Live evangelism. Often, churches relegate evangelism to group events like door knocking. Don’t get me wrong, I’m 110% for door knocking and passing out flyers and water bottles at the park on a hot summer day. All great stuff, but if that’s the extent of your church’s outreach efforts your church is either dead or dying. Evangelism is a daily lifestyle, not a weekly or monthly program. Every growing church has one thing in common, saints who organically invite and encourage others to visit their church on a regular basis. This organic church-wide evangelism is not limited to friends and family members but includes strangers and acquaintances. Growing churches live evangelism as a constant lifestyle everywhere they go.
Have a long-term vision and short-term goals. I’ve laid out the case for yearly preaching plans here. My thinking has drastically evolved concerning church planning over the last several years. I used to disdain the idea of being overly planned because I felt that it hindered spontaneity and the flow of the Spirit. Nothing could be further from the truth. God honors planning. God knows the future and He can give us direction a year in advance just as easily as He can give us direction ten minutes in advance. Every church regardless of size should have an annual planning session mapping out a schedule for the upcoming year. That calendar should be neatly printed and made readily available to the entire church. This keeps ministries and activities from overlapping. It gives each ministry an opportunity to suggest strategies and develop a game plan. It promotes unity and creates general awareness. Obviously, there must be a level of flexibility throughout the year in scheduling and things will be tweaked and changed as needed, but every ministry and department will operate best within the structure of yearly preplanning.

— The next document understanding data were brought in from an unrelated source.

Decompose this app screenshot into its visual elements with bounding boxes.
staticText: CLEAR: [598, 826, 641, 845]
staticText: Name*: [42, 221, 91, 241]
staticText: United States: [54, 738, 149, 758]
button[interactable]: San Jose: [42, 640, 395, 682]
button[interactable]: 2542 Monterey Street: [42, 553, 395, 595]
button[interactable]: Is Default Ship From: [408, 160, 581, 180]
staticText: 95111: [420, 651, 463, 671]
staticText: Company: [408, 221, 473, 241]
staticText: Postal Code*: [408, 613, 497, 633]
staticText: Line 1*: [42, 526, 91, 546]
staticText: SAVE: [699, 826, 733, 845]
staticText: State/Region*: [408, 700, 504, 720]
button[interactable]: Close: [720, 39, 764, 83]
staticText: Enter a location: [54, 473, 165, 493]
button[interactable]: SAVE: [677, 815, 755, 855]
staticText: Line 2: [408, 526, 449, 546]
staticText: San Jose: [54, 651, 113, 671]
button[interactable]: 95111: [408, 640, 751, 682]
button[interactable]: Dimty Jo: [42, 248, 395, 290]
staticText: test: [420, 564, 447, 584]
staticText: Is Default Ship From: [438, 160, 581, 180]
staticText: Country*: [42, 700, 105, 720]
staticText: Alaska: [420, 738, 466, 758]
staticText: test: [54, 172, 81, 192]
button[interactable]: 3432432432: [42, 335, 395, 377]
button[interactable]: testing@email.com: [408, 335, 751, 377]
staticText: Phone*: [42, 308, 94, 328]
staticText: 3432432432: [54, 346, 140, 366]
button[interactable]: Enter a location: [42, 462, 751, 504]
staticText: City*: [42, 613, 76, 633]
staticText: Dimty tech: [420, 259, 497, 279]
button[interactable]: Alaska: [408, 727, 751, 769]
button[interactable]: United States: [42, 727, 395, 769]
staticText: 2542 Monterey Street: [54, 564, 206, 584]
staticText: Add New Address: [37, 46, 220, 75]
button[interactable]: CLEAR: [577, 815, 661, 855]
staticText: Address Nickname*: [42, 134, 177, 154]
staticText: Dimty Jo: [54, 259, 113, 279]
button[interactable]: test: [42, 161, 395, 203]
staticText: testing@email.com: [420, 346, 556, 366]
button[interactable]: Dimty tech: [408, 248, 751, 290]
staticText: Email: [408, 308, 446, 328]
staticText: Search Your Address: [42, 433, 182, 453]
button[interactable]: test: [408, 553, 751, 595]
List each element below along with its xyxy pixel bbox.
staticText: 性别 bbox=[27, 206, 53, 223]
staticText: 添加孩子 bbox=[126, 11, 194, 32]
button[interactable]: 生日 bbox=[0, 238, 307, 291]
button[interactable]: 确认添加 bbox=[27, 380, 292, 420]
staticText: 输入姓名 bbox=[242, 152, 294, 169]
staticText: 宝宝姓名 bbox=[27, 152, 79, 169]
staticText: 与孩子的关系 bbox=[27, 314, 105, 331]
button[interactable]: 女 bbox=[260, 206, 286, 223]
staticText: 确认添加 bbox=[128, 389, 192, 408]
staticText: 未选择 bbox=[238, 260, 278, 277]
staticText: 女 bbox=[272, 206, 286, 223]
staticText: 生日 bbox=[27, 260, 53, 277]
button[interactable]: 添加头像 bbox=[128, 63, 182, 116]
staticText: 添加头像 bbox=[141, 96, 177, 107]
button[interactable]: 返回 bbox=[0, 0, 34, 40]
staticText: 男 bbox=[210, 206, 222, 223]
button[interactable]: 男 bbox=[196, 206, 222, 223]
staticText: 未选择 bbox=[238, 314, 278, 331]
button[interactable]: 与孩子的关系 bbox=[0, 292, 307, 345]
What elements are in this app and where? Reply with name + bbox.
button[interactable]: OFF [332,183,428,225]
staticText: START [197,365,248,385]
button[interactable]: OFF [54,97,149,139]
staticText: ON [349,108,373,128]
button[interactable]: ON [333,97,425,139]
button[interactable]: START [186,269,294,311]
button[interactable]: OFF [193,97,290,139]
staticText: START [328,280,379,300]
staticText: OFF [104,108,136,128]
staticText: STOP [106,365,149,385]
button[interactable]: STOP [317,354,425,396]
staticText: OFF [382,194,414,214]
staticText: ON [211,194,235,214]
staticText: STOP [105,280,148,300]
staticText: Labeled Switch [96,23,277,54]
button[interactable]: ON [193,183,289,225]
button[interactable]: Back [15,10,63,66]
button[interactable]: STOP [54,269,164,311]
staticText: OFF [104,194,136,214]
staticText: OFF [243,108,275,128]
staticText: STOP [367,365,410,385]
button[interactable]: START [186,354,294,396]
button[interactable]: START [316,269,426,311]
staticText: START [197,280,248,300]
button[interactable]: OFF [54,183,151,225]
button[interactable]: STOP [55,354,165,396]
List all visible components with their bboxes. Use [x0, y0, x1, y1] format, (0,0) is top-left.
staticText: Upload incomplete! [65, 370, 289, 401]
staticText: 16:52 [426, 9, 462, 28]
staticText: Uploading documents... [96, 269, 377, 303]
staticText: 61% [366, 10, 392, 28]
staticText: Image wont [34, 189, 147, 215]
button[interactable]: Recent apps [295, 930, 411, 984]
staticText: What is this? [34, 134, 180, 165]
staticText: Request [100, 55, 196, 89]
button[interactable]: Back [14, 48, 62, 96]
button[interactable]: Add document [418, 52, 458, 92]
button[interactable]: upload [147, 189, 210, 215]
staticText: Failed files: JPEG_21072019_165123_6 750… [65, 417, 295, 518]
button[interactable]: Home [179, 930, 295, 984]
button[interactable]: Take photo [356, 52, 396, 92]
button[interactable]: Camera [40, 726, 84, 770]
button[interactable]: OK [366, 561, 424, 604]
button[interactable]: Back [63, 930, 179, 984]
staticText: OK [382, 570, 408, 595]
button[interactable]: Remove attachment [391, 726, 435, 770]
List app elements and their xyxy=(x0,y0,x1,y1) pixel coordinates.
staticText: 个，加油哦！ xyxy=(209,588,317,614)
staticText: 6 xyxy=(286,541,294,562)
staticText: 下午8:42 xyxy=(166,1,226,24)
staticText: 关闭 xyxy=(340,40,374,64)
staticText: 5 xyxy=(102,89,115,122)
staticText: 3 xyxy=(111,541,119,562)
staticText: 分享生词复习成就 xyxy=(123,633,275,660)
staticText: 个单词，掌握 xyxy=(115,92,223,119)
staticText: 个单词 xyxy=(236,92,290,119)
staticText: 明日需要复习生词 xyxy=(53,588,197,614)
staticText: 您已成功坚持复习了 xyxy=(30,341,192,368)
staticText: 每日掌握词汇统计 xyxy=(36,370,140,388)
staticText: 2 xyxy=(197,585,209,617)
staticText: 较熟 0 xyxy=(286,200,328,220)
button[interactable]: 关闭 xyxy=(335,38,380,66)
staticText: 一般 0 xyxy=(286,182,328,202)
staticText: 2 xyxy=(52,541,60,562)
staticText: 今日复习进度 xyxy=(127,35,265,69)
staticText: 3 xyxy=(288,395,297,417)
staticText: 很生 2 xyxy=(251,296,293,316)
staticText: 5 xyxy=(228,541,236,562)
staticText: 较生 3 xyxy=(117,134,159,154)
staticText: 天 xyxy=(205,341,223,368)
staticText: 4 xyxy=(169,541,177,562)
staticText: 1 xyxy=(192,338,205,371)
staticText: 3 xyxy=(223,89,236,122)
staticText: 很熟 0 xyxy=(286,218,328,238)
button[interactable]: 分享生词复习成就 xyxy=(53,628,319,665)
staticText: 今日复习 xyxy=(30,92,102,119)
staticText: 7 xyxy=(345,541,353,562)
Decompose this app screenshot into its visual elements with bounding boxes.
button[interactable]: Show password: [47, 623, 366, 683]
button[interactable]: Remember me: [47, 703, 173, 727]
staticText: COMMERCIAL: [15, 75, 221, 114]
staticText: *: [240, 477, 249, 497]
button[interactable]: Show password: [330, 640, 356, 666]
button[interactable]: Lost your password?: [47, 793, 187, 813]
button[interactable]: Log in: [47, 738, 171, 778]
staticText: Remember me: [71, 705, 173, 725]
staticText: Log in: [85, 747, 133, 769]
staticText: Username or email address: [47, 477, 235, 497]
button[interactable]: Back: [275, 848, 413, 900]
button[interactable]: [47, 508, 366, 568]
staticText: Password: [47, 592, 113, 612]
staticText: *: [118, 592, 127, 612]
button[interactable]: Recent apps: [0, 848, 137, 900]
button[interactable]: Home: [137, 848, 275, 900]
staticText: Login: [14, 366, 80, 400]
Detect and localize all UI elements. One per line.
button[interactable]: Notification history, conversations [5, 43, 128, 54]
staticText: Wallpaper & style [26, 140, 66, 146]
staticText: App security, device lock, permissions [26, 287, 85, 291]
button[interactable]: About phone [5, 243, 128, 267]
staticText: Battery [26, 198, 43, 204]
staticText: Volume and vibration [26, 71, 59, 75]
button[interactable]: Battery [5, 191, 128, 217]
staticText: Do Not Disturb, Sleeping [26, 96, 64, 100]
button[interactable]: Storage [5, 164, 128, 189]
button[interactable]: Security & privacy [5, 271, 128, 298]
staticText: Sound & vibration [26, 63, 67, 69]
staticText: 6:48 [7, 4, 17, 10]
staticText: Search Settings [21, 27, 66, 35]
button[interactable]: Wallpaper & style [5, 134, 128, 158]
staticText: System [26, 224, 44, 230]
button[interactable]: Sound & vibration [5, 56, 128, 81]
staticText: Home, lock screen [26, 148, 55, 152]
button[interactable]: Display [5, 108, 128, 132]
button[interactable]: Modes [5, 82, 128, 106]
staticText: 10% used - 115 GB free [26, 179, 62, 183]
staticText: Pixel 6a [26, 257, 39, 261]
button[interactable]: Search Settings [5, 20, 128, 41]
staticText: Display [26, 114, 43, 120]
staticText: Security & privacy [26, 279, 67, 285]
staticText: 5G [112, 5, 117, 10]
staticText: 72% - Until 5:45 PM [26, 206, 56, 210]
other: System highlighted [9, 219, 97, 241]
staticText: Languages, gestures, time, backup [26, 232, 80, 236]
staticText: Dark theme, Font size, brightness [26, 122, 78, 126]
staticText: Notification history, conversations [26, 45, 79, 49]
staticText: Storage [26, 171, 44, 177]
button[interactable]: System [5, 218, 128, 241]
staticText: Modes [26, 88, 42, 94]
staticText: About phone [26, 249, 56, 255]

Do not quench the Spirit (1 Thessalonians 5:19). That word quench in the Greek literally means to “extinguish” or “to go out”. In its normal context, the word was used to describe putting out sparks, fires, or flames. Many churches either intentionally or unintentionally quench the moving of the Spirit. If you read the context of the passage you will notice the next verse admonishes the church to “despise not prophesyings (1 Thessalonians 5:20)”. Spite towards spiritual things automatically hinders the Spirit. Churches that develop a top-down aversion to preaching, prophecy, the gifts of the Spirit, praise, prayer, and holiness are perverted vessels that put out revival fires. Some churches love prophecy but they despise praise. Some churches love preaching but they disdain the operation of the gifts of the Spirit. Some churches love outward holiness but they dislike the very sinners that the Church is mandated to reach. These imbalances hinder the Spirit and create dangerous droughts. Learning to be sensitive and responsive to the moving of the Spirit is paramount in terms of church growth. A spiritually tone-deaf pastor will stick to the program even when the Spirit is flowing in another direction. A spiritually insensitive preacher will miss windows of opportunity when and where the Spirit is trying to flow. While I affirm that we must do all things “…decently and in order (1 Corinthians 14:40)” it is always orderly to abstain from quenching the Spirit’s flow.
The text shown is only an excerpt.